Direkt nach den ersten Seiten, nachdem ich die Lage in Panem verstanden und wusste, in welchen Verhältnissen Snow hier lebt, war ich wieder komplett in diese Welt eingetaucht. Es ist natürlich nicht alles, wie Jahre später, als Katniss Tribut wird, sondern die Folgen des Krieges sind noch deutlich spürbar, aber das Denken und Mentalität des Kapitols war sofort da. Es ist erschreckend zu lesen, wie damals mit den Tributen schon vor den Hungerspielen umgegangen wurde, wie die Leute über sie dachten und generell, wie die Menschen aus dem Kapitol über die Hungerspiele und den Krieg denken. Das alles fand ich sehr interessant und spannend. Grundsätzlich ging die Geschichte schon sehr spannend los und konnte mich fesseln. Alles rund um die Hungerspiele und, wie Snow als Mentor agiert konnte mich begeistern. Doch nach ca zweidrittel des Buches ließ das nach und ich fand, das die Geschichte etwas gezogen hatte. Irgendwie ging das Tempo aber hier verloren und ich hatte nur noch auf das Ende hingefiebert, um zu erfahren, wie Snow zu dem Mann wird, den man aus der Trilogie kennt.
Besonders spannend und interessant fand ich auch den Vergleich von den Hungerspielen früher und heute und, wie sich das alles weiterentwickelt hat und, wie es dazu kam.

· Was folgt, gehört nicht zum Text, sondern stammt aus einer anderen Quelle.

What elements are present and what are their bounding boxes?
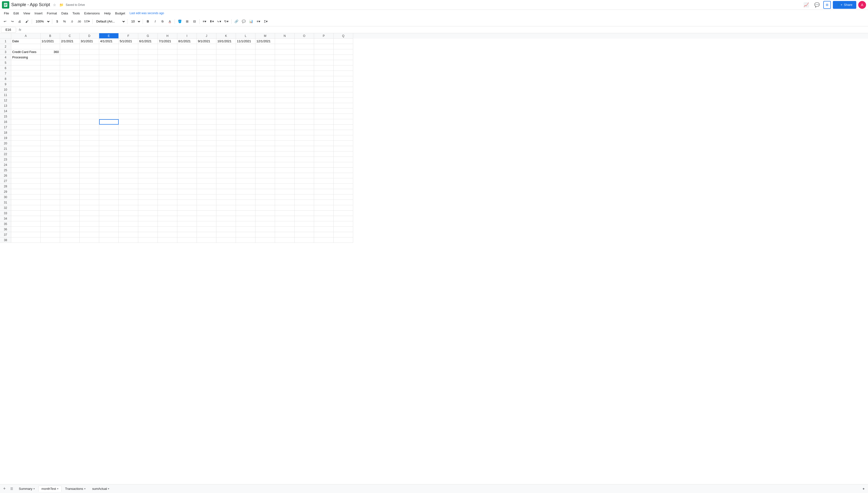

Snow ist eine sehr erschreckende Persönlichkeit. Ich hatte beim Lesen die ganze Zeit den Präsidenten im Kopf und hatte Schwierigkeiten, den 18-jährigen mit ihm in Einklang zu bringen. Alles, was er sagte und dachte habe ich analysiert und mit dem Präsidenten verglichen und schon viele Parallelen festgestellt, was ich sehr spannend fand. Es gab tolle Einblicke in Snows Leben und man lernte ganz neue Facetten von ihm kennen. Er hatte ein ganz anderes Leben, als ich anfangs gedacht hatte.
Lucy Gray ist einfach nur fantastisch. Ich habe sie sofort in mein Herz geschlossen und in ihr auch Parallelen zu Katniss gesehen, was ich natürlich faszinierend fand. Die Harmonie und Dynamik zwischen ihr und Snow hat mir ebenfalls sehr gut gefallen und die Geschichte interessant gemacht.

Der Schreibstil ist einfach und flüssig gehalten, sodass ich gut und schnell voran gekommen bin. Die Atmosphäre, die hier kreiert wurde, hat mir ebenfalls sehr gut gefallen. Sie ähnelte der aus der Trilogie, hatte aber irgendwie noch etwas bedrückenderes und düstereres an sich, was vermutlich an dem kurz zuvor geendeten Krieg lag. Auch die Gefühle und Emotionen kamen hier gut rüber, sodass mich die Geschehnisse auch berühren konnten.

Insgesamt also ein ganz schönes Spin-Off zu der Panem-Reihe, das auch stark anfängt, aber im letzten Drittel etwas nachlässt.